L'on pourrait même dire que le Racing a eu du pot de disputer les play-offs, vu que le Cercle puis Saint-Trond se montraient assez dangereux. Malgré tout, ils ont bien failli surprendre tout le monde, en battant La Gantoise d'entrée puis en dominant Charleroi. Il aura fallu un miracle. Et cela ne leur aurait pas rendu service. Sacré en 2019, vainqueur de la Coupe et vice-champion la saison dernière, le Racing Genk a bien grise mine et a besoin d'un relifting. 

Depuis le départ de John van den Brom, le changement attendu...se fait encore attendre, 6 mois après. Storck ne semble pas avoir insufflé une vraie identité de jeu à son équipe. Pourtant, on a beau chercher, hein... C'est bien beau de se reposer sur les exploits individuels et les qualités intrinsèques de ses joueurs, mais l'on n'est plus au stade des ajustements ou du rodage. 

Thorstvedt Kristian
© photonews

Justement, que penser de cet effectif ? Tous les postes sont doublés, voire triplés, avec des footballeurs internationaux. Genk s'est donné les moyens de ses ambitions. Et maintenant, il se retrouve avec une masse de joueurs dont les prestations ne peuvent pas permettre de fonder les mêmes attentes. Heureusement, des Onuachu ou des Lucumi sont sur le départ. Genk pourrait récupérer un beau chèque et réinvestir cet argent de manière opportune. Le problème, c'est qu'outre la position de 9, l'on voit mal quel secteur renforcer tellement l'effectif est fourni. 

De plus, de nombreux joueurs risquent de revenir de prêt : Dessers, Dewaest, Ugbo,... Encore heureux que le club n'a quasiment pas transféré en hiver, même si cela aurait peut-être permis de "rafraîchir" l'effectif. 

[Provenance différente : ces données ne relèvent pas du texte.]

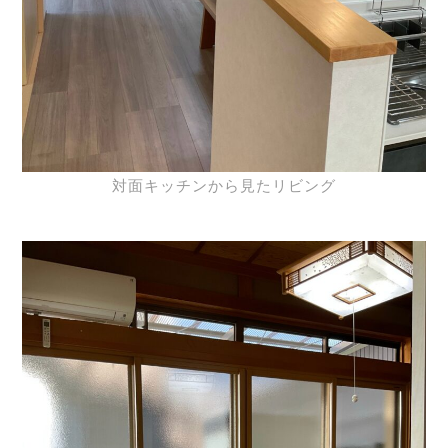
対面キッチンから見たリビング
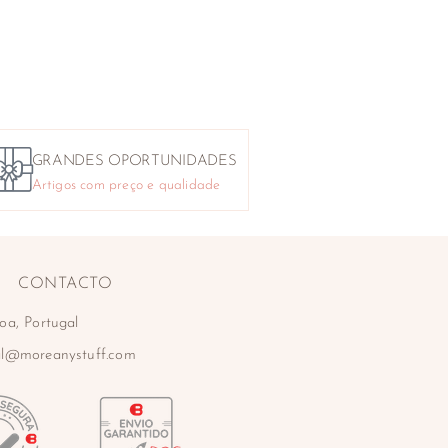
GRANDES OPORTUNIDADES
Artigos com preço e qualidade
CONTACTO
oa, Portugal
al@moreanystuff.com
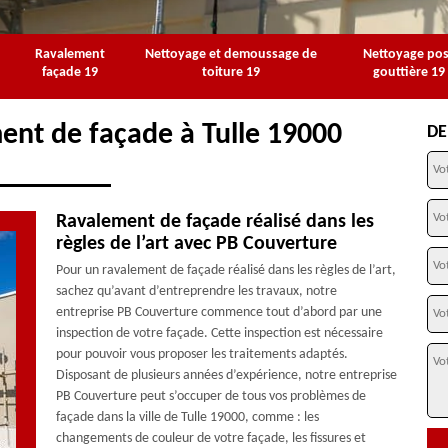
Ravalement
Nettoyage et demoussage de
Nettoyage po
façade 19
toiture 19
gouttière 19
ent de façade à Tulle 19000
DE
Ravalement de façade réalisé dans les
règles de l’art avec PB Couverture
Pour un ravalement de façade réalisé dans les règles de l’art,
sachez qu’avant d’entreprendre les travaux, notre
entreprise PB Couverture commence tout d’abord par une
inspection de votre façade. Cette inspection est nécessaire
pour pouvoir vous proposer les traitements adaptés.
Disposant de plusieurs années d’expérience, notre entreprise
PB Couverture peut s’occuper de tous vos problèmes de
façade dans la ville de Tulle 19000, comme : les
changements de couleur de votre façade, les fissures et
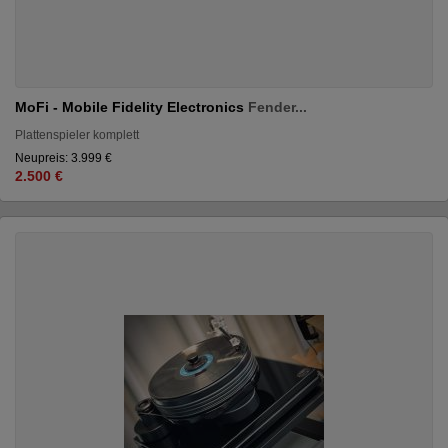
MoFi - Mobile Fidelity Electronics
Fender...
Plattenspieler komplett
Neupreis: 3.999 €
2.500 €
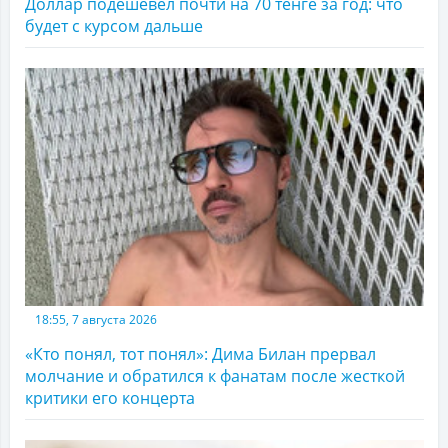
Доллар подешевел почти на 70 тенге за год: что
будет с курсом дальше
18:55, 7 августа 2026
«Кто понял, тот понял»: Дима Билан прервал
молчание и обратился к фанатам после жесткой
критики его концерта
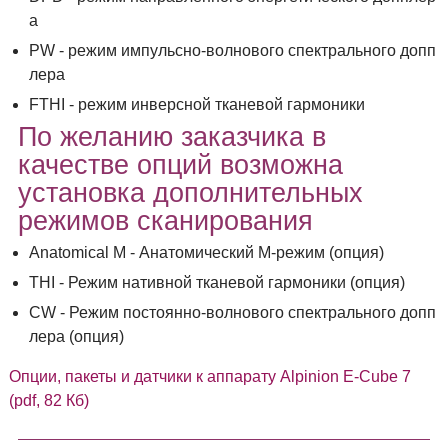
а
PW - режим импульсно-волнового спектрального допп
лера
FTHI - режим инверсной тканевой гармоники
По желанию заказчика в
качестве опций возможна
установка дополнительных
режимов сканирования
Anatomical M - Анатомический М-режим (опция)
THI - Режим нативной тканевой гармоники (опция)
CW - Режим постоянно-волнового спектрального допп
лера (опция)
Опции, пакеты и датчики к аппарату Alpinion E-Cube 7
(pdf, 82 Кб)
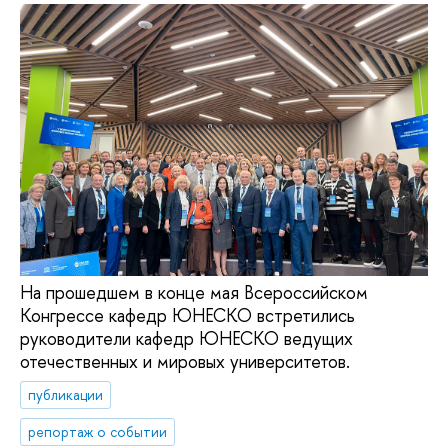
На прошедшем в конце мая Всероссийском
Конгрессе кафедр ЮНЕСКО встретились
руководители кафедр ЮНЕСКО ведущих
отечественных и мировых университетов.
публикации
репортаж о событии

Peter CroonenErik Gerits, Dimitri De Condé et cie auront des choix forts à poser. Et aucun d'entre eux ne sera aisé. Le choix des cadres devra s'articuler autour de ceux qui ont remporté le titre en 2019 (Vandevoordt, Heynen, Paintsil,...), afin de garder l'ADN du club à tout prix. Cette ADN, justement, elle se retrouve chez les jeunes (Oyen, Nemeth,...) ou chez les U23, qui joueront en D1B l'an prochain. A l'instar du titre de 2011, la "classe biberon" du club (Courtois, De Bruyne,...) doit encore et toujours jouer un rôle primordial. 

Enfin, et sans conteste le plus compliqué, le choix du coach sera déterminant. Si ce dernier est de la continuité en gardant Storck, il pèsera tant son pesant de risques que d'incompréhensions.